Saturday, January 31, 2009

Web-based desktop applications

Recently I was contacted by a friend, who has always been a web developer, about writing a small custom desktop application. He wanted to know if I could help a friend of his that needed a small application for calculating customer bonuses for a referral program.

I asked him why he did not do it himself and he told me that the person wanted a desktop application, not a web application. He went on to tell me that he had considered the possibility of writing the application using Java but it would take him too much time to learn to do a desktop application with Java. This got me thinking because this fellow has been a Java developer for at least six years (which is to say as long as I've known him) but probably longer. I've had long discussions about this subject, with lots of people that, in one way or another, are involved with Morfik and it seems to be a consensus that it is much easier for experienced developers of desktop applications to learn to code web applications, than the other way around.

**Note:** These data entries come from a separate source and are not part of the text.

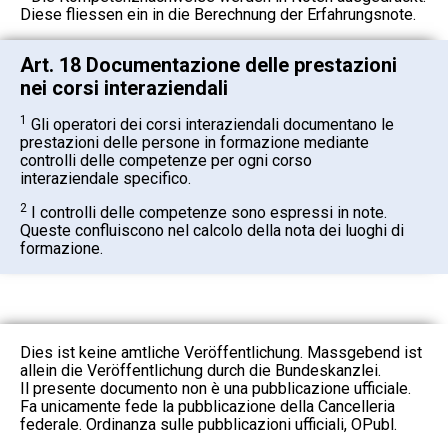
Diese fliessen ein in die Berechnung der Erfahrungsnote.
Art. 18 Documentazione delle prestazioni
nei corsi interaziendali
1
Gli operatori dei corsi interaziendali documentano le
prestazioni delle persone in formazione mediante
controlli delle competenze per ogni corso
interaziendale specifico.
2
I controlli delle competenze sono espressi in note.
Queste confluiscono nel calcolo della nota dei luoghi di
formazione.
Dies ist keine amtliche Veröffentlichung. Massgebend ist
allein die Veröffentlichung durch die Bundeskanzlei.
Il presente documento non è una pubblicazione ufficiale.
Fa unicamente fede la pubblicazione della Cancelleria
federale. Ordinanza sulle pubblicazioni ufficiali, OPubl.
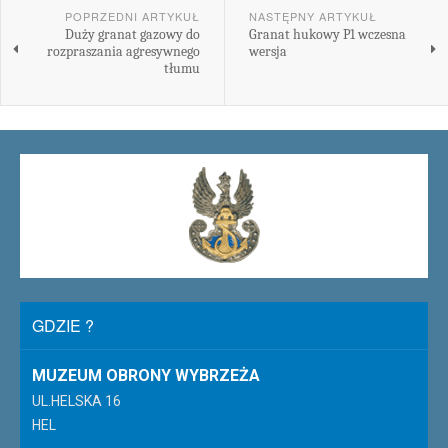
POPRZEDNI ARTYKUŁ
NASTĘPNY ARTYKUŁ
Duży granat gazowy do
Granat hukowy P1 wczesna
rozpraszania agresywnego
wersja
tłumu
GDZIE ?
MUZEUM OBRONY WYBRZEŻA
UL.HELSKA 16
HEL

As web development diverged from traditional software development the people entering the web development camp without having done traditional development have less and less notion of how an application that is build from scratch works. Most of these people have been creatin classes that get loaded by an application server or scripts that are embedded in HTML code for all their professional lives.

When considering this case it occurred to me that Morfik AppsBuilder makes the creation of a Web-based destkop application very easy. Actually, everytime you run your Morfik application from within the IDE or debug it, you are essentially running a native windows application that happens to work as a web server.

If you compile a Morfik Web Application project as standalone you get a native windows executable that will invoke the computer's default browser when executed. This means that you can just drop a link to a Morfik application on your desktop, for example, and double click it to startup the browser accessing its start page.

This characteristic can be combined with an interface such as Mozilla's Prism project, which lets you give a browser application its own window, which will allow your web application to behave even more like a desktop application.

While Morfik AppsBuilder clearly was not meant to be a desktop application development tool, it can do a pretty good job at creating an application that will run quite efectively and look very good while doing so.